Dans le même sens, G. Schröder déclarait devant le Bundestag le 14 février 2003: "Nous devons avoir le courage de nous battre pour la paix tant qu'il reste une infime parcelle d'espoir qu'une guerre peut être évitée. (...) Ensemble avec nos amis Français, avec la Russie et la Chine, nous sommes plus que jamais convaincus que le désarmement de l'Irak peut et doit être obtenu par des moyens pacifiques. (...) Nous pouvons obtenir un désarmement conséquent et vérifiable grâce à une prorogation des inspections. (...) C'est pourquoi nous considérions et nous considérons encore qu'il faut insister sur la logique de paix plutôt que de passer à une logique de guerre".

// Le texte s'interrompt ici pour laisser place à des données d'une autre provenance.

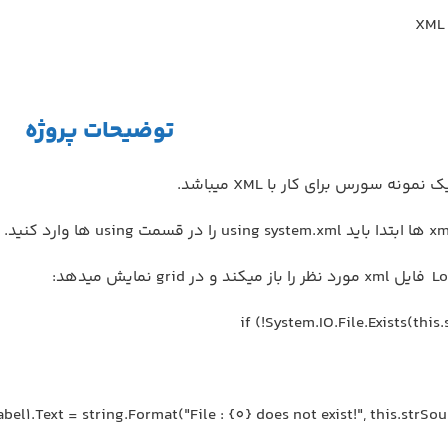
توضیحات پروژه
نمونه سورس برای کار با XML میباشد.
if (!System.IO.File.Exists(this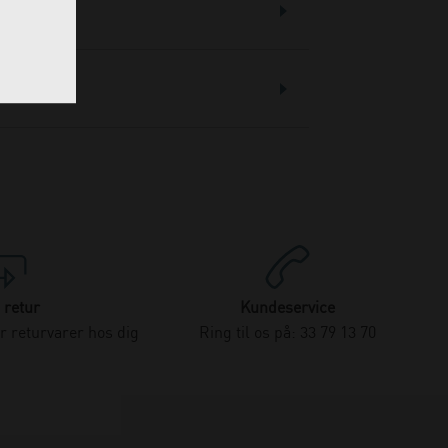
 retur
Kundeservice
 returvarer hos dig
Ring til os på: 33 79 13 70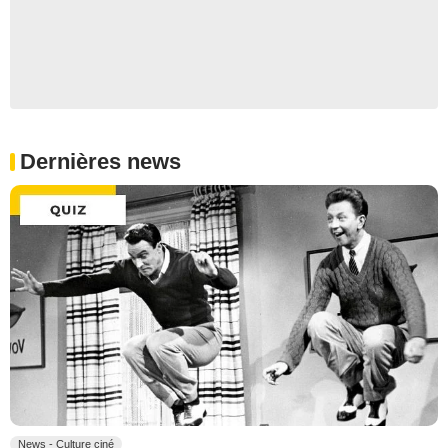
Dernières news
News - Culture ciné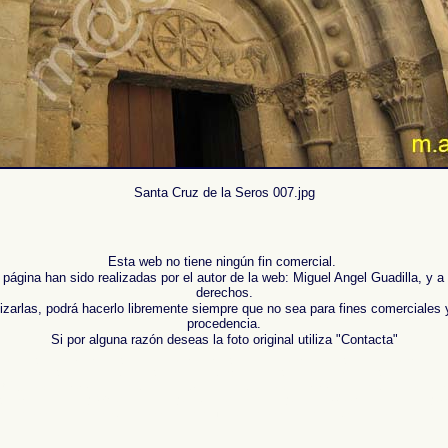
Santa Cruz de la Seros 007.jpg
Esta web no tiene ningún fin comercial.
 página han sido realizadas por el autor de la web: Miguel Angel Guadilla, y a
derechos.
lizarlas, podrá hacerlo libremente siempre que no sea para fines comerciales 
procedencia.
Si por alguna razón deseas la foto original utiliza "Contacta"
otos of Spain , Images of Spain , Photogallery of Spain , Photographs of Spain , Photographic r
 ,
Fotos von Spanien , Bilder von Spanien , Bildergalerie von Spanien , Fotos von Spanien , Fot
班牙 ,
Φωτογραφίες της Ισπανίας
,
Εικόνες της Ισπανίας
,
Φωτογραφίες της Ισπανίας
,
Φωτογρα
i Spagna ,
スペインの写真を
,
スペインのイメージを
,
スペインのフォトギャラリー
, ,
スペインの
графии Испании , Картинки из Испании , Фотогалерея Испании , Фотографии Испании , Фото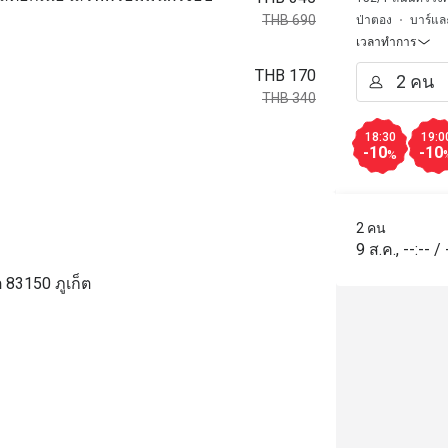
THB 690
ป่าตอง
บาร์แล
เวลาทำการ
THB 170
THB 340
18:30
19:0
-10
-10
%
2 คน
9 ส.ค.
,
--:--
/
 83150 ภูเก็ต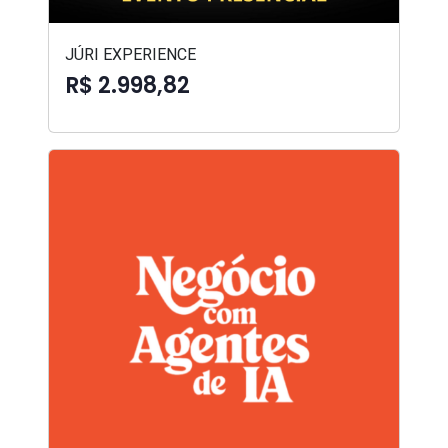
JÚRI EXPERIENCE
R$ 2.998,82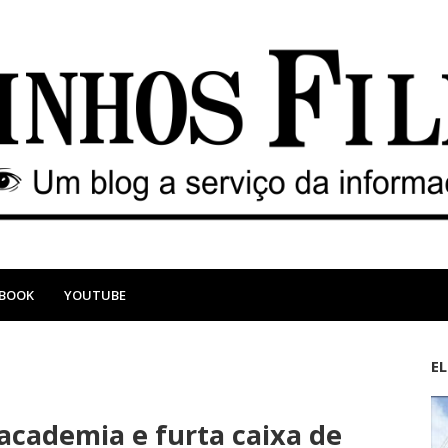
EBOOK
YOUTUBE
E
M
A
a
n
cademia e furta caixa de
i
t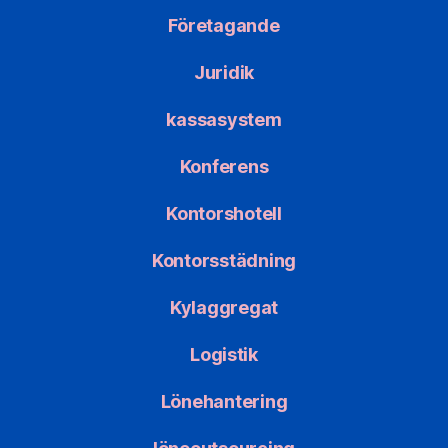
Företagande
Juridik
kassasystem
Konferens
Kontorshotell
Kontorsstädning
Kylaggregat
Logistik
Lönehantering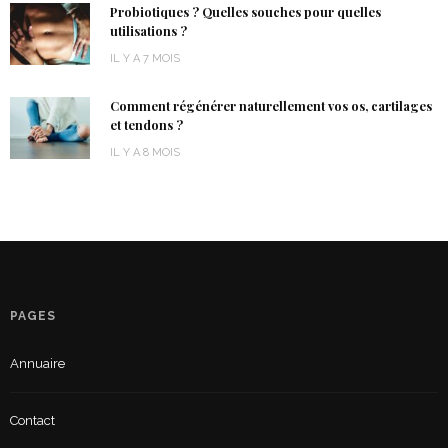
Probiotiques ? Quelles souches pour quelles
utilisations ?
IL Y A 7 MOIS
Comment régénérer naturellement vos os, cartilages
et tendons ?
IL Y A 8 MOIS
PAGES
Annuaire
Contact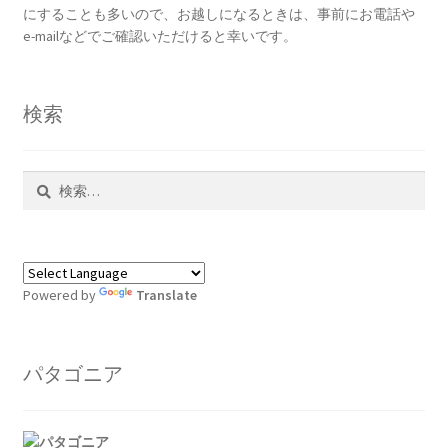
にすることも多いので、お越しになるときは、事前にお電話や
e-mailなどでご確認いただけると幸いです。
検索
検
索:
Powered by
Translate
パタゴニア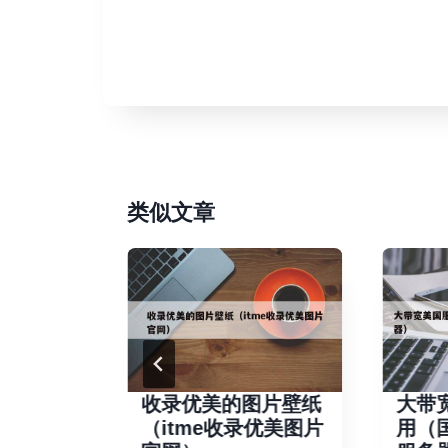
类似文章
丽江图
收录优美的图片壁纸
大带
（itme收录优美图片
用（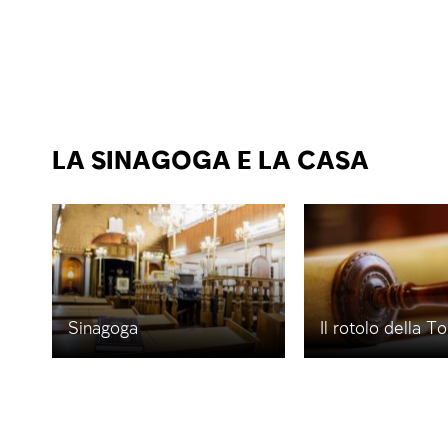
LA SINAGOGA E LA CASA
Sinagoga
Il rotolo della T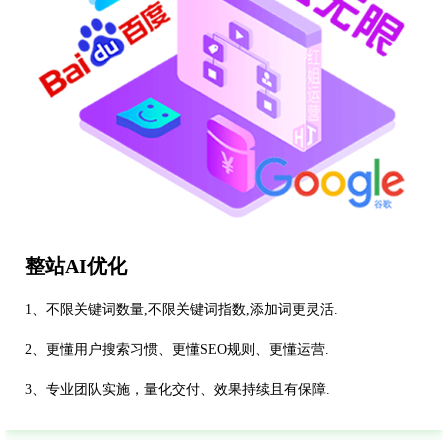
整站AI优化
1、不限关键词数量,不限关键词指数,添加词更灵活.
2、更懂用户搜索习惯、更懂SEO规则、更懂运营.
3、专业团队实施，量化交付、效果持续且有保障.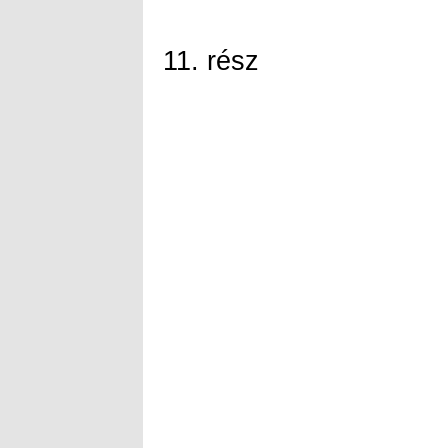
11. rész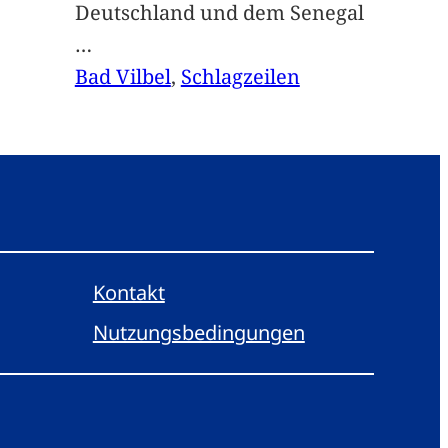
Deutschland und dem Senegal
…
Bad Vilbel
, 
Schlagzeilen
Kontakt
Nutzungsbedingungen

Par ailleurs, G. Schröder soulignait que les dernières inspections avait démontré que Bagdad coopérait "mieux et plus activement". L'assemblée avait alors chaudement applaudi l'intervention du Chancelier allemand.


Préserver les relations de la France et de l'Allemagne avec les Etats-Unis

Rencontre des ministres des affaires étrangères anglais, américain et français: J. Straw, C. Powell et D. de Villepin le 20 janvier 2003dans la résidence de l'ambassadeur français à l'ONU - © Ministère des Affaires Etrangères / F. de la Mure
Lors d'une conférence de presse le 25 février2003, organisée après une rencontre avec le Premier ministre britannique, Tony Blair, le Ministre des affaires étrangères allemand, Joschka Fisher, déclarait à propos des relations germano-américaines: "Nous sommes des alliés proches. En ce moment les choses sont difficiles mais pas terribles, croyez-moi. (...) Pour notre gouvernement, la relation transatlantique est un pilier de la paix et de la stabilité, non seulement en Europe mais aussi dans le monde". Joschka Fisher avait également estimé que si l'Allemagne et le Royaume Uni n'étaient pas d'accord sur la question irakienne, les relations entre les deux pays restaient néanmoins "excellentes".

De son côté, lors d'une conférence de presse télévisée le 7 mars 2003, le Président américain déclarait à propos de relations de son pays avec la France et l'Allemagne: "nous avons un désaccord (...) Ils sont toujours nos amis".


Dans une interview à la télévision française le 10 mars 2003, le Président français précisait qu'en cas de conflit, la France ouvrirait - "cela va de soi" - son espace aérien aux avions militaires de la coalition anglo-américaine.